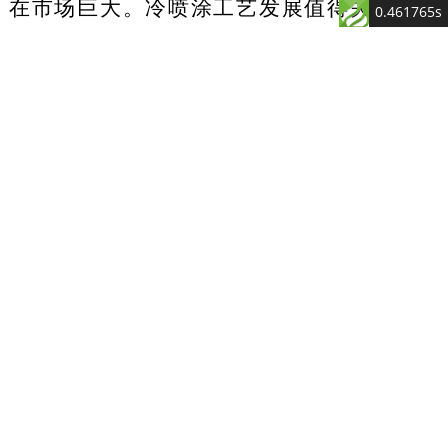
在市场巨大。冷喷涂工艺发展值得关注。目
0.461765s
前，我国非晶涂层冷喷涂工艺效果已得到验
证，规模化应用有了更多方向，在锅炉表面防
腐耐磨等领域应用潜力大
，
2024
年全产业链产
值超
10
亿元。非晶态合金催化剂比晶态材料显
示出了更优的催化性能，目前在水资源处理方
面显示出较好的应用，或可降低电解水制氢成
本，加速电解水制氢技术走向成熟。全国有
20
多家企业和
30
多个科研院所从事非晶催化研发
和生产，主要应用在石油化工、医药、化纤、
新能源制氢等。随着新能源制氢得到重视，非
晶催化产业提速，吸引投资者关注，部分国内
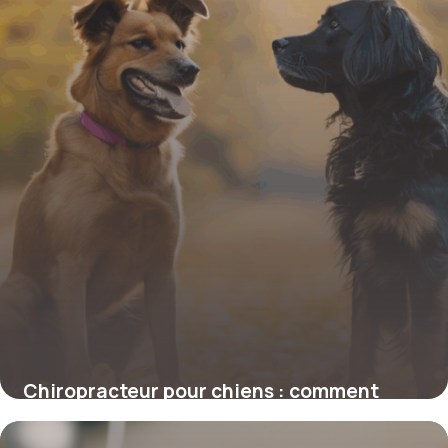
Chiropracteur pour chiens : comment
cette approche transforme la santé de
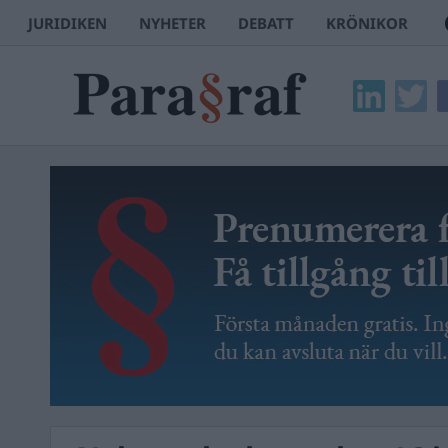
JURIDIKEN
NYHETER
DEBATT
KRÖNIKOR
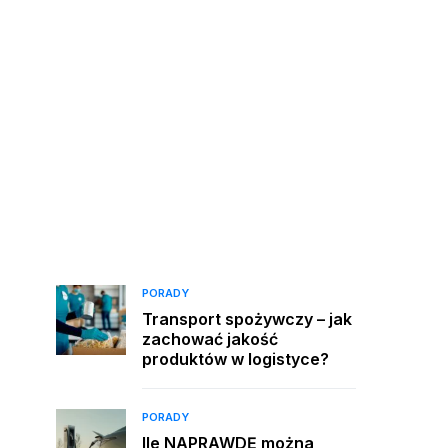
PORADY
Transport spożywczy – jak
zachować jakość
produktów w logistyce?
PORADY
Ile NAPRAWDĘ można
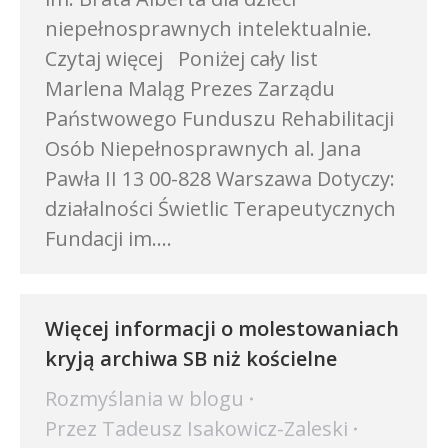
niepełnosprawnych intelektualnie.
Czytaj więcej Poniżej cały list
Marlena Maląg Prezes Zarządu
Państwowego Funduszu Rehabilitacji
Osób Niepełnosprawnych al. Jana
Pawła II 13 00-828 Warszawa Dotyczy:
działalności Świetlic Terapeutycznych
Fundacji im.…
Więcej informacji o molestowaniach
kryją archiwa SB niż kościelne
Rozmyślania w blogu
Przez
Tadeusz Isakowicz-Zaleski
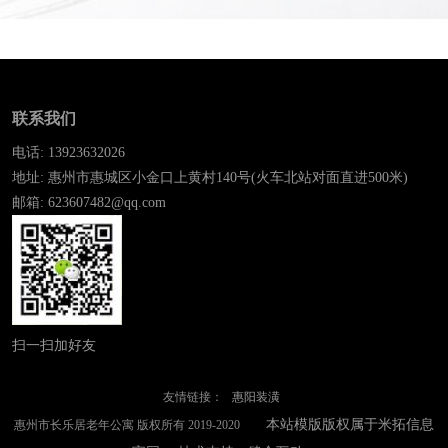
联系我们
电话: 13923632026
地址: 惠州市惠城区小金口上黄村140号(火车北站对面直进500米)
邮箱: 623607482@qq.com
扫一扫加好友
友情链接：
惠阳装潢
本站模版版权属于米拓信息
惠州市长乐居老年公寓 版权所有 2019-2020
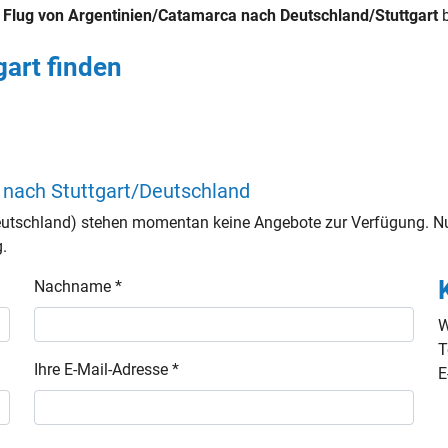
n
Flug von Argentinien/Catamarca nach Deutschland/Stuttgart
b
art finden
 nach Stuttgart/Deutschland
utschland) stehen momentan keine Angebote zur Verfügung. Nu
g.
Nachname *
W
T
Ihre E-Mail-Adresse *
E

|---|

Try it: Drop the images and transcribe the entries above exactly.

Finished exercise:
在市场巨大。冷喷涂工艺发展值得关注。目
0.461765s
前，我国非晶涂层冷喷涂工艺效果已得到验
证，规模化应用有了更多方向，在锅炉表面防
腐耐磨等领域应用潜力大
，
2024
年全产业链产
值超
10
亿元。非晶态合金催化剂比晶态材料显
示出了更优的催化性能，目前在水资源处理方
面显示出较好的应用，或可降低电解水制氢成
本，加速电解水制氢技术走向成熟。全国有
20
多家企业和
30
多个科研院所从事非晶催化研发
和生产，主要应用在石油化工、医药、化纤、
新能源制氢等。随着新能源制氢得到重视，非
晶催化产业提速，吸引投资者关注，部分国内
Chiropracteur pour chiens : comment
cette approche transforme la santé de
JURIDIKEN
NYHETER
DEBATT
KRÖNIKOR
PORADY
Transport spożywczy – jak
zachować jakość
produktów w logistyce?
PORADY
Ile NAPRAWDĘ można
niepełnosprawnych intelektualnie.
Czytaj więcej Poniżej cały list
Marlena Maląg Prezes Zarządu
Państwowego Funduszu Rehabilitacji
Osób Niepełnosprawnych al. Jana
Pawła II 13 00-828 Warszawa Dotyczy:
działalności Świetlic Terapeutycznych
Fundacji im.…
Więcej informacji o molestowaniach
kryją archiwa SB niż kościelne
Rozmyślania w blogu
Przez
Tadeusz Isakowicz-Zaleski
联系我们
电话: 13923632026
地址: 惠州市惠城区小金口上黄村140号(火车北站对面直进500米)
邮箱: 623607482@qq.com
扫一扫加好友
友情链接：
惠阳装潢
本站模版版权属于米拓信息
惠州市长乐居老年公寓 版权所有 2019-2020
n
Flug von Argentinien/Catamarca nach Deutschland/Stuttgart
b
art finden
 nach Stuttgart/Deutschland
utschland) stehen momentan keine Angebote zur Verfügung. Nu
g.
Nachname *
W
T
Ihre E-Mail-Adresse *
E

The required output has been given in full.